**** Exercise data ****

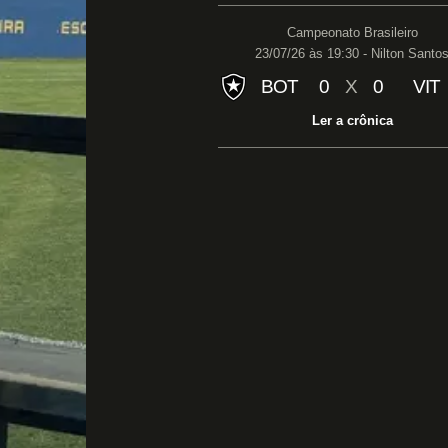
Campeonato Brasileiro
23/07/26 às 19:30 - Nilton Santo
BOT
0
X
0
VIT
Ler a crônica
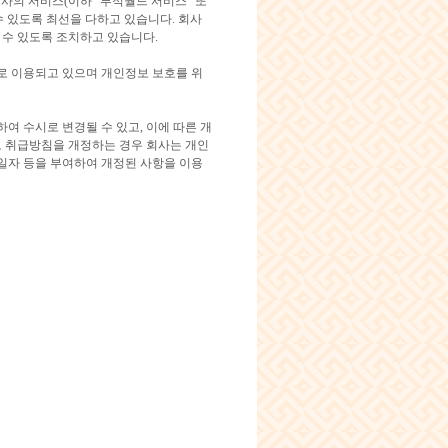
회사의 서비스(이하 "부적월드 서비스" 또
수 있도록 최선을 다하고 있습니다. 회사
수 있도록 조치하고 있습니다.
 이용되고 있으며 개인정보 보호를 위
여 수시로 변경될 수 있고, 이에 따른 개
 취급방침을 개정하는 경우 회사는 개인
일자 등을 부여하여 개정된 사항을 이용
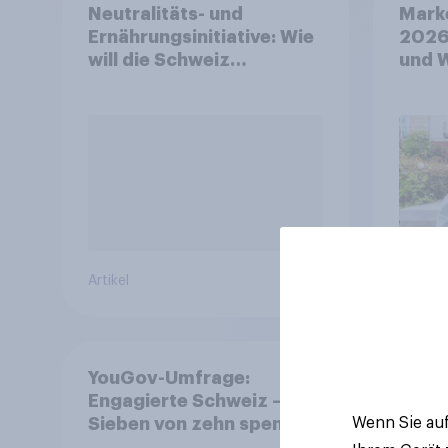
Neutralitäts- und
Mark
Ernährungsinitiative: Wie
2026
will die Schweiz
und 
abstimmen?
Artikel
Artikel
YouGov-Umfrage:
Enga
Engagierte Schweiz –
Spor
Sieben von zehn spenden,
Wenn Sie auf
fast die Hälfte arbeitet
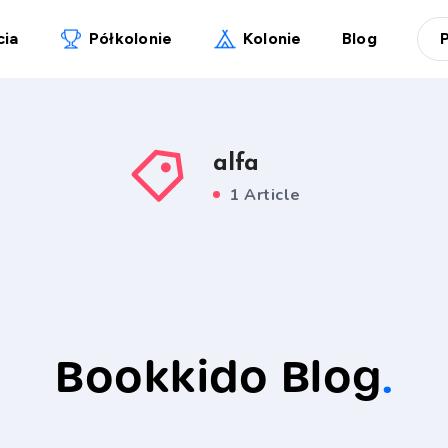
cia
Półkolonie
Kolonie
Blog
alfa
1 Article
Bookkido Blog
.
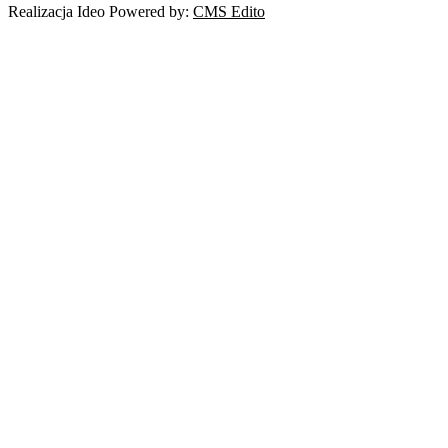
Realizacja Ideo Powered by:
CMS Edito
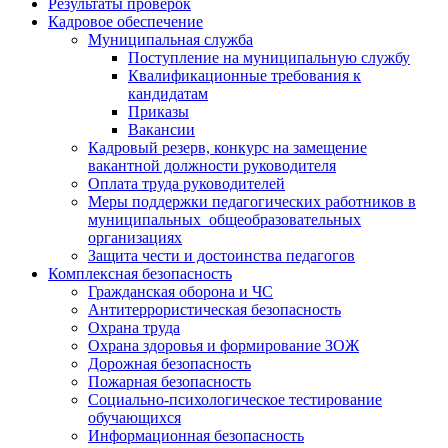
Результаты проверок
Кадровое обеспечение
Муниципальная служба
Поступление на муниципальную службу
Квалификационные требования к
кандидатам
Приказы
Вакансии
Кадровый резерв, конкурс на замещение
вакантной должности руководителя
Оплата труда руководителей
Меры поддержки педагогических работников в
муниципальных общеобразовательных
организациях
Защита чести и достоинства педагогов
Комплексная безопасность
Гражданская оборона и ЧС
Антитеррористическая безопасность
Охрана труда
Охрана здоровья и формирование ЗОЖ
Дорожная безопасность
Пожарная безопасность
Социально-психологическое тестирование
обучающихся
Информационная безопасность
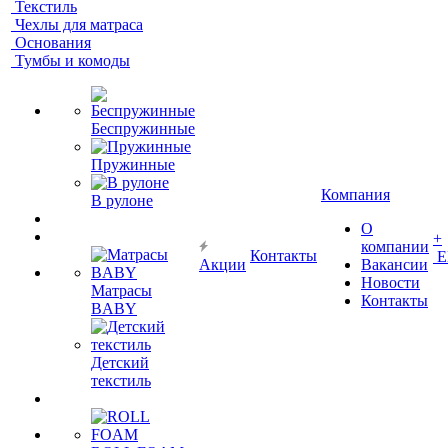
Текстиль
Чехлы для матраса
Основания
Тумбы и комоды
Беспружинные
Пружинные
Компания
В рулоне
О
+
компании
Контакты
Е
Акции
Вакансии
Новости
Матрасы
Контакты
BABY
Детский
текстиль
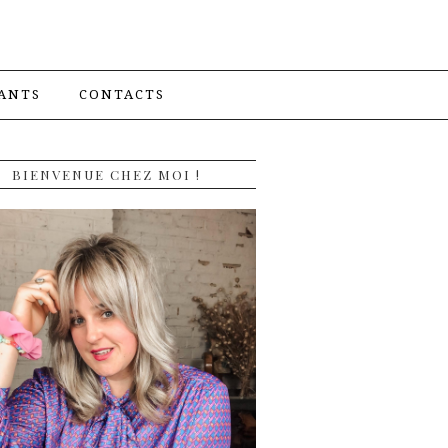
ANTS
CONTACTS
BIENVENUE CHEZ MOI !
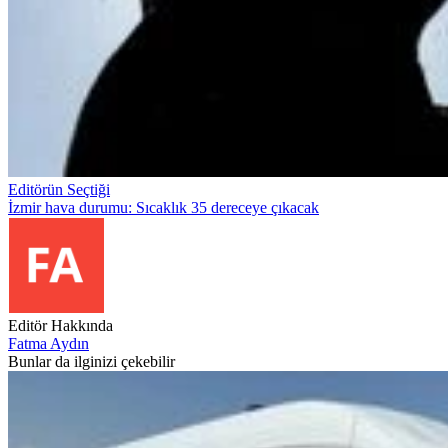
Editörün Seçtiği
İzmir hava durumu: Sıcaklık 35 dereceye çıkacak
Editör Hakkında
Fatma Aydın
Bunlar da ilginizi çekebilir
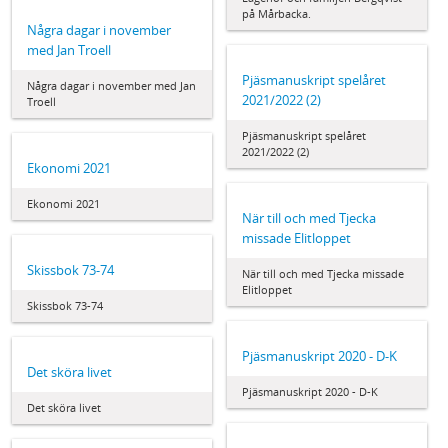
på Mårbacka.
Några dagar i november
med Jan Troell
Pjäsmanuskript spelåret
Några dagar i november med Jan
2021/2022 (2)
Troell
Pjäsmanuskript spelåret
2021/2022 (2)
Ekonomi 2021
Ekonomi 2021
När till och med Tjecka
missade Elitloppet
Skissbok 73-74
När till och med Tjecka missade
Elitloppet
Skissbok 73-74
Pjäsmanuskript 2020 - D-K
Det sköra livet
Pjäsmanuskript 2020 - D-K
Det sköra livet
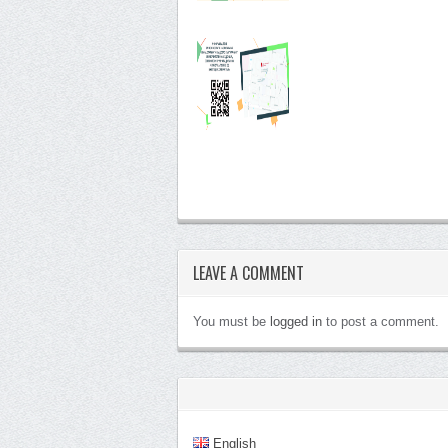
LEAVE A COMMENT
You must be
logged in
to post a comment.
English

****

> [Task details]
The copy you give must repeat each record character for character, but it must not include the pictures.

> [Solution to this problem]
Campeonato Brasileiro
23/07/26 às 19:30 - Nilton Santo
BOT
0
X
0
VIT
Ler a crônica
회사의 서비스(이하 "부적월드 서비스" 또
수 있도록 최선을 다하고 있습니다. 회사
수 있도록 조치하고 있습니다.
 이용되고 있으며 개인정보 보호를 위
여 수시로 변경될 수 있고, 이에 따른 개
 취급방침을 개정하는 경우 회사는 개인
일자 등을 부여하여 개정된 사항을 이용
Neutralitäts- und
Mark
Ernährungsinitiative: Wie
2026
will die Schweiz
und 
abstimmen?
Artikel
Artikel
YouGov-Umfrage:
Enga
Engagierte Schweiz –
Spor
Sieben von zehn spenden,
Wenn Sie auf
fast die Hälfte arbeitet
cia
Półkolonie
Kolonie
Blog
alfa
1 Article
Bookkido Blog
.
Realizacja Ideo Powered by:
CMS Edito
Результаты проверок
Кадровое обеспечение
Муниципальная служба
Поступление на муниципальную службу
Квалификационные требования к
кандидатам
Приказы
Вакансии
Кадровый резерв, конкурс на замещение
вакантной должности руководителя
Оплата труда руководителей
Меры поддержки педагогических работников в
муниципальных общеобразовательных
организациях
Защита чести и достоинства педагогов
Комплексная безопасность
Гражданская оборона и ЧС
Антитеррористическая безопасность
Охрана труда
Охрана здоровья и формирование ЗОЖ
Дорожная безопасность
Пожарная безопасность
Социально-психологическое тестирование
обучающихся
Информационная безопасность
Текстиль
Чехлы для матраса
Основания
Тумбы и комоды
Беспружинные
Пружинные
Компания
В рулоне
О
+
компании
Контакты
Е
Акции
Вакансии
Новости
Матрасы
Контакты
BABY
Детский
текстиль
ANTS
CONTACTS
BIENVENUE CHEZ MOI !
Editörün Seçtiği
İzmir hava durumu: Sıcaklık 35 dereceye çıkacak
Editör Hakkında
Fatma Aydın
Bunlar da ilginizi çekebilir
på Mårbacka.
Några dagar i november
med Jan Troell
Pjäsmanuskript spelåret
Några dagar i november med Jan
2021/2022 (2)
Troell
Pjäsmanuskript spelåret
2021/2022 (2)
Ekonomi 2021
Ekonomi 2021
När till och med Tjecka
missade Elitloppet
Skissbok 73-74
När till och med Tjecka missade
Elitloppet
Skissbok 73-74
Pjäsmanuskript 2020 - D-K
Det sköra livet
Pjäsmanuskript 2020 - D-K
Det sköra livet
LEAVE A COMMENT
You must be
logged in
to post a comment.
English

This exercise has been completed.